Normal Normal trichromatic colour vision is based on three different kinds of cone cells in the retina, each sensitive to only one of the three primary colours, red, green or blue. Opsins. Each type of cone cell has specific light absorbing proteins called opsins. The genes for red and green opsins are on X chromosome, while the gene for blue opsin is present on autosome 7.

TYPES.

Mutations in opsin genes cause three types of colour-blindness.

Dichromatic.

A dichromatic can perceive two primary colours but is unable to perceive the one whose opsins are missing due to mutation.

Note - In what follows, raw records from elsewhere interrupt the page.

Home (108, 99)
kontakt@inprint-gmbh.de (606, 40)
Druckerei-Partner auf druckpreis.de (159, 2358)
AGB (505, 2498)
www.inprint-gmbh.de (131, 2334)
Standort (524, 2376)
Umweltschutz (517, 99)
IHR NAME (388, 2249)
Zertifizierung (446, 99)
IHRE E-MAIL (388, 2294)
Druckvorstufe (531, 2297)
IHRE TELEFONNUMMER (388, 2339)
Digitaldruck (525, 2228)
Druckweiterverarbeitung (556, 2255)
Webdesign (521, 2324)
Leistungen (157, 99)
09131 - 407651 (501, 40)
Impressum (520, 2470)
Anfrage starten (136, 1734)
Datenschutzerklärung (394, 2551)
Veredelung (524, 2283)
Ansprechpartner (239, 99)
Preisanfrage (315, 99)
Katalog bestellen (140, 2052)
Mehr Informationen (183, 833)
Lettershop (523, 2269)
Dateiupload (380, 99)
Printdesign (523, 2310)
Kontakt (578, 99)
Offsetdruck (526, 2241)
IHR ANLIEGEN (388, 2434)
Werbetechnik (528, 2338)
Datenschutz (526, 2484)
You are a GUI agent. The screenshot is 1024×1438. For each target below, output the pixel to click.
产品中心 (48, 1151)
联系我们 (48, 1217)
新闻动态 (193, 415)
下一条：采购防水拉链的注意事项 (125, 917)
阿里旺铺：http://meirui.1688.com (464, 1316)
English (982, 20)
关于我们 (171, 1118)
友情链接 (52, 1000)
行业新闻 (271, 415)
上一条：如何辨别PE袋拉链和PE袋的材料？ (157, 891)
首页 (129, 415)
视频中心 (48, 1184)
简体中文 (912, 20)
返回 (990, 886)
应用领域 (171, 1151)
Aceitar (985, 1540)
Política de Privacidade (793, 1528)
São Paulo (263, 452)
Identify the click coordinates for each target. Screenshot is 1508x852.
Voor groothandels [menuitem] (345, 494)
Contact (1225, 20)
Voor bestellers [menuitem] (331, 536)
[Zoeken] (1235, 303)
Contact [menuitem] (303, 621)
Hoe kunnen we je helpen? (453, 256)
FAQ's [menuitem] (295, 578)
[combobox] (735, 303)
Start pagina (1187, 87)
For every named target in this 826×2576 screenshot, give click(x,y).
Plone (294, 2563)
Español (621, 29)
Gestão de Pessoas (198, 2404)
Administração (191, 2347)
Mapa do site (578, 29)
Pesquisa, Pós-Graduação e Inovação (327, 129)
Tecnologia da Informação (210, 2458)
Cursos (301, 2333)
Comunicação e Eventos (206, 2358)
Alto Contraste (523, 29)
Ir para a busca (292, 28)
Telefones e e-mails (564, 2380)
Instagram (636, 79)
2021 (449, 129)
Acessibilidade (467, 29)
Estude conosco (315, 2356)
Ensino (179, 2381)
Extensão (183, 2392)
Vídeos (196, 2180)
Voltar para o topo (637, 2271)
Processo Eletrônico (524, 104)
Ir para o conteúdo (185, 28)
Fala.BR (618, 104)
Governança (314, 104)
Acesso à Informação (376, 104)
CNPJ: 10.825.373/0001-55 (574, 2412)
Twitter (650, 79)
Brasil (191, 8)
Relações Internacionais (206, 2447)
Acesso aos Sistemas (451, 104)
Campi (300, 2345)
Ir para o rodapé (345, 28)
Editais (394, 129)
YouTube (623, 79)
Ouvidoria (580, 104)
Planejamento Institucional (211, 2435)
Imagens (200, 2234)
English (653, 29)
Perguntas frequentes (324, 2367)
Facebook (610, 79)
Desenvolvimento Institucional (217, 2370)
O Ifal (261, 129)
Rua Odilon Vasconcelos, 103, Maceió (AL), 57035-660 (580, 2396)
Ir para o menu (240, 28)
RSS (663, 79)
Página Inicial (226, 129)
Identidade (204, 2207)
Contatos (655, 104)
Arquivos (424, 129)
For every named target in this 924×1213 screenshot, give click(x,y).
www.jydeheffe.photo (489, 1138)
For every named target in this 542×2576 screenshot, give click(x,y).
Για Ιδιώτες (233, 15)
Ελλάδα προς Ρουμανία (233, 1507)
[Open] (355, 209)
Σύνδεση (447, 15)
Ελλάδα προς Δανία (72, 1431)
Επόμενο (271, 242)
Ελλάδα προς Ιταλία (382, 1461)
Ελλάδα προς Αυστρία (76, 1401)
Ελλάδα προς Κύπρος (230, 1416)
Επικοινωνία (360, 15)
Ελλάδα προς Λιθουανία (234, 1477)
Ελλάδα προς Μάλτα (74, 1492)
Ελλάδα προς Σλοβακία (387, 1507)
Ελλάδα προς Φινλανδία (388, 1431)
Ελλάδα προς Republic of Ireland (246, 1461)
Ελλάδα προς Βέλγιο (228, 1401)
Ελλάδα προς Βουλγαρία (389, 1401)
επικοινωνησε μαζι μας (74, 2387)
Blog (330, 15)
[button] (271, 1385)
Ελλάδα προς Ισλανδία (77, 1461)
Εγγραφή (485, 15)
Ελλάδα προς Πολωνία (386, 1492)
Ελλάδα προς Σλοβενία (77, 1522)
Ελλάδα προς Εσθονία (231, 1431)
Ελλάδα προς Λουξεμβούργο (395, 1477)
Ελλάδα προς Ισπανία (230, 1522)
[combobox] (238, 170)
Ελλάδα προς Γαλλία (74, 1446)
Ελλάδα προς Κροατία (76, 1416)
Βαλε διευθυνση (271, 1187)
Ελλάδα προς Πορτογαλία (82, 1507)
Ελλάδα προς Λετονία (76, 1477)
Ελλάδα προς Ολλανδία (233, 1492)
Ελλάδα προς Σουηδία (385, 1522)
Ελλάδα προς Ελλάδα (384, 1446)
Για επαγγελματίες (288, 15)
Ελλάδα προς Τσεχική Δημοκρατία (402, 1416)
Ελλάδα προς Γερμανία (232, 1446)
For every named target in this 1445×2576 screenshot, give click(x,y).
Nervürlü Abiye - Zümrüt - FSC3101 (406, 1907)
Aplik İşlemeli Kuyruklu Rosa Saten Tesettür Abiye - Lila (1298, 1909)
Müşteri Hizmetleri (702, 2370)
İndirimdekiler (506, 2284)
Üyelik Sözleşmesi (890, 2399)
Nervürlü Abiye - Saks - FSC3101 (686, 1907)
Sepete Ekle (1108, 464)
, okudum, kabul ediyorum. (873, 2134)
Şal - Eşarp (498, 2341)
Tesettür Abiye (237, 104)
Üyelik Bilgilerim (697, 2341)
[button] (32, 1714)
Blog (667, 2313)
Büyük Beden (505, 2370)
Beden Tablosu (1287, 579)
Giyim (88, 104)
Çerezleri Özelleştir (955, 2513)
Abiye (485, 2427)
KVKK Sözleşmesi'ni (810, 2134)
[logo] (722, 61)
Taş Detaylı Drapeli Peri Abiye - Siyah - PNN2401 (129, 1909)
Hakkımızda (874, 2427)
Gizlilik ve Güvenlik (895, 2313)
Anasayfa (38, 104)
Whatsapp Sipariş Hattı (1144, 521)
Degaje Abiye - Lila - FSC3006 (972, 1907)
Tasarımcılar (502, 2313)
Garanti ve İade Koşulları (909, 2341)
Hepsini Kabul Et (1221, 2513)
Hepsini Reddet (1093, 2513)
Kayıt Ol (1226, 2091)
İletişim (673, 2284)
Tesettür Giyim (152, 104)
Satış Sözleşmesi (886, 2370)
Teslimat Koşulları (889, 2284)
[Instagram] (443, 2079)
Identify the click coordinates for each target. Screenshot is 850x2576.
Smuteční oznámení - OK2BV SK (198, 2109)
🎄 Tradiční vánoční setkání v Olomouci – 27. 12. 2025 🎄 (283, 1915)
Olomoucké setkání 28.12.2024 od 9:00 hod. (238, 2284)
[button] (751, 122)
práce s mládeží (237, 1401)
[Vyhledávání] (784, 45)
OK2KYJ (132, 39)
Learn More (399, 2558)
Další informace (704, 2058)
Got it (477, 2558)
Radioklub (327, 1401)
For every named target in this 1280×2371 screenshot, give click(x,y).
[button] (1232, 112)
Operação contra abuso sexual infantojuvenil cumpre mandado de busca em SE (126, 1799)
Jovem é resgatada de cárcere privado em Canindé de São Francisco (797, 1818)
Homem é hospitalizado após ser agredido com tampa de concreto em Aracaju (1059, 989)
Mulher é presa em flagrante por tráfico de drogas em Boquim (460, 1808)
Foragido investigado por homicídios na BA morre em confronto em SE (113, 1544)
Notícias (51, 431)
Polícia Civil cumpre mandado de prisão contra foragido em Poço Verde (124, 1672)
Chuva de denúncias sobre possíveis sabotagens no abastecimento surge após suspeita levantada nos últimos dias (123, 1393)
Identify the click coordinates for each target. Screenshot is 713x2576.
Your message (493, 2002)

 Protanopia is red blindness,

 Deuteranopia is green blindness, while

 Tritanopia is blue blindness.

 Protanomalous and Deuteranomalous.

Some people can detect red and green but with altered perception of the relative shades of these colours. They have abnormal but still partially functional opsins. They are protanomalous and deuteranomalous for red and green weakness respectively.

Monochromatic.

A monochromat can perceive one colour. Monochromacy is true colour-blindness. Blue cone monochromacy It is an X – linked recessive trait in which both red and green cone cells are absent. That is why it is also called red – green colour-blindness. It is a common hereditary disease.

Inheritance.

Like any sex – linked recessive trait, it also zigzags from maternal grandfather through a carrier daughter to a grandson. It never passes direct from father to son. Chances. This type of colour blindness is more common in men than women, because chances for a male to be affected by it are much more than a female.